Only the lines below from the one containing "ANISN Lazio e dalla vigente normativa GDPR" to the one containing "richiesti Leggi la nostra privacy policy." should be repeated, both included and unchanged.

▶ **Provided entries**:

····················

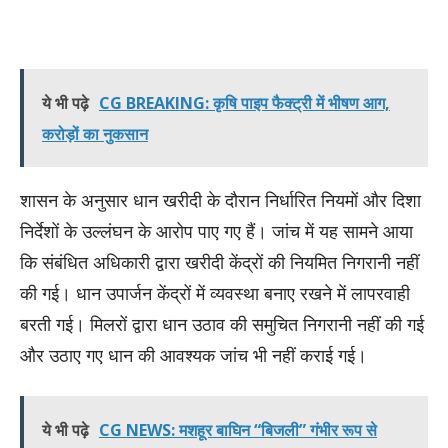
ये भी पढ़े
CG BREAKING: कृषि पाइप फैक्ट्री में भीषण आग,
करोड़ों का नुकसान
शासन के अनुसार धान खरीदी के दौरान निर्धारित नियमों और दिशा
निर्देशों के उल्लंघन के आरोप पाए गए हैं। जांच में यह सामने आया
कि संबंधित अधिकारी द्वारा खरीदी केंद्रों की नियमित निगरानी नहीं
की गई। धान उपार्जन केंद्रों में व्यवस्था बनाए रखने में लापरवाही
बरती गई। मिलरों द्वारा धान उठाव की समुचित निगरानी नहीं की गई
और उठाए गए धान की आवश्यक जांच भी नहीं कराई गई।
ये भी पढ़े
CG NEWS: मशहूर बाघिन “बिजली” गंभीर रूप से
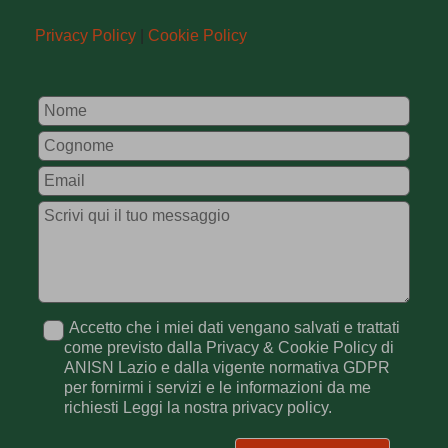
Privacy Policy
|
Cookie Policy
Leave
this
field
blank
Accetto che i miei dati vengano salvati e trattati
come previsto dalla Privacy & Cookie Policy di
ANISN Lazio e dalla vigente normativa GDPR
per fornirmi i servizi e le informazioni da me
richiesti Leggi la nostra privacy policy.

····················

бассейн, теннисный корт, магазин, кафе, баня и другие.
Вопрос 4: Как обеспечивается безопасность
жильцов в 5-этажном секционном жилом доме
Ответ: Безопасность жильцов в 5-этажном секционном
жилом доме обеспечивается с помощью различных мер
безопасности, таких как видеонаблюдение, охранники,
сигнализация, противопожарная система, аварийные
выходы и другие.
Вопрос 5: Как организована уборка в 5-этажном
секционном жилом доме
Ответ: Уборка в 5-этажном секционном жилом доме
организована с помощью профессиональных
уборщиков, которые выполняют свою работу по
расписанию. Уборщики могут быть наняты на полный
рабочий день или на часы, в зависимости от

····················

▶ **Result of the task**:
ANISN Lazio e dalla vigente normativa GDPR
per fornirmi i servizi e le informazioni da me
richiesti Leggi la nostra privacy policy.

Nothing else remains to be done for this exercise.